WHAT NEEDS TO BE DONE. Write out all of the records below precisely as given, omitting the images.

DATA TO PROCESS.
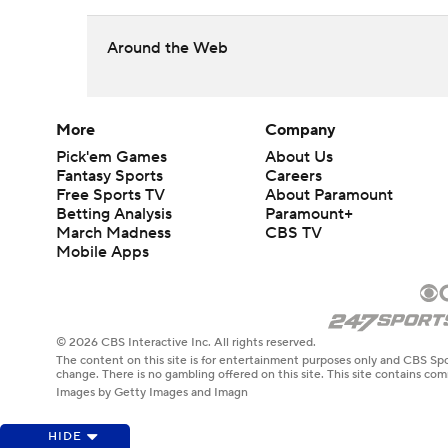
Around the Web
More
Company
Pick'em Games
About Us
Fantasy Sports
Careers
Free Sports TV
About Paramount
Betting Analysis
Paramount+
March Madness
CBS TV
Mobile Apps
© 2026 CBS Interactive Inc. All rights reserved.
The content on this site is for entertainment purposes only and CBS Spo
change. There is no gambling offered on this site. This site contains c
Images by Getty Images and Imagn
HIDE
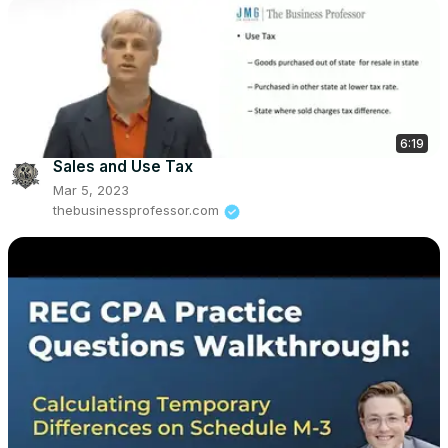
6:19
Sales and Use Tax
Mar 5, 2023
thebusinessprofessor.com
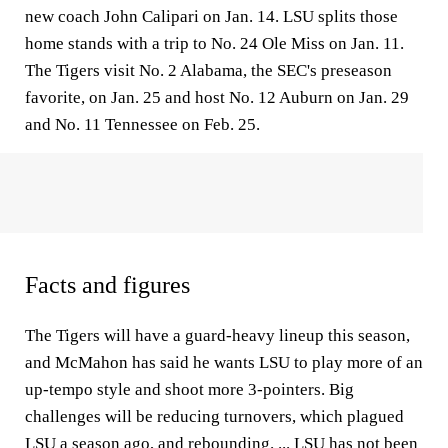
new coach John Calipari on Jan. 14. LSU splits those
home stands with a trip to No. 24 Ole Miss on Jan. 11.
The Tigers visit No. 2 Alabama, the SEC's preseason
favorite, on Jan. 25 and host No. 12 Auburn on Jan. 29
and No. 11 Tennessee on Feb. 25.
Facts and figures
The Tigers will have a guard-heavy lineup this season,
and McMahon has said he wants LSU to play more of an
up-tempo style and shoot more 3-pointers. Big
challenges will be reducing turnovers, which plagued
LSU a season ago, and rebounding. ... LSU has not been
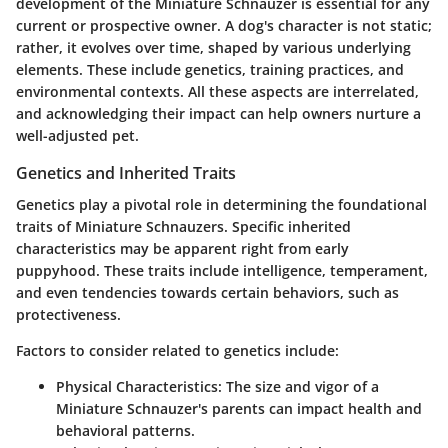
development of the Miniature Schnauzer is essential for any
current or prospective owner. A dog's character is not static;
rather, it evolves over time, shaped by various underlying
elements. These include genetics, training practices, and
environmental contexts. All these aspects are interrelated,
and acknowledging their impact can help owners nurture a
well-adjusted pet.
Genetics and Inherited Traits
Genetics play a pivotal role in determining the foundational
traits of Miniature Schnauzers. Specific inherited
characteristics may be apparent right from early
puppyhood. These traits include intelligence, temperament,
and even tendencies towards certain behaviors, such as
protectiveness.
Factors to consider related to genetics include:
Physical Characteristics
: The size and vigor of a
Miniature Schnauzer's parents can impact health and
behavioral patterns.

TASK ANSWER.
Around the Web
More
Company
Pick'em Games
About Us
Fantasy Sports
Careers
Free Sports TV
About Paramount
Betting Analysis
Paramount+
March Madness
CBS TV
Mobile Apps
© 2026 CBS Interactive Inc. All rights reserved.
The content on this site is for entertainment purposes only and CBS Spo
change. There is no gambling offered on this site. This site contains c
Images by Getty Images and Imagn
HIDE
6:19
Sales and Use Tax
Mar 5, 2023
thebusinessprofessor.com
new coach John Calipari on Jan. 14. LSU splits those
home stands with a trip to No. 24 Ole Miss on Jan. 11.
The Tigers visit No. 2 Alabama, the SEC's preseason
favorite, on Jan. 25 and host No. 12 Auburn on Jan. 29
and No. 11 Tennessee on Feb. 25.
Facts and figures
The Tigers will have a guard-heavy lineup this season,
and McMahon has said he wants LSU to play more of an
up-tempo style and shoot more 3-pointers. Big
challenges will be reducing turnovers, which plagued
LSU a season ago, and rebounding. ... LSU has not been
development of the Miniature Schnauzer is essential for any
current or prospective owner. A dog's character is not static;
rather, it evolves over time, shaped by various underlying
elements. These include genetics, training practices, and
environmental contexts. All these aspects are interrelated,
and acknowledging their impact can help owners nurture a
well-adjusted pet.
Genetics and Inherited Traits
Genetics play a pivotal role in determining the foundational
traits of Miniature Schnauzers. Specific inherited
characteristics may be apparent right from early
puppyhood. These traits include intelligence, temperament,
and even tendencies towards certain behaviors, such as
protectiveness.
Factors to consider related to genetics include:
Physical Characteristics
: The size and vigor of a
Miniature Schnauzer's parents can impact health and
behavioral patterns.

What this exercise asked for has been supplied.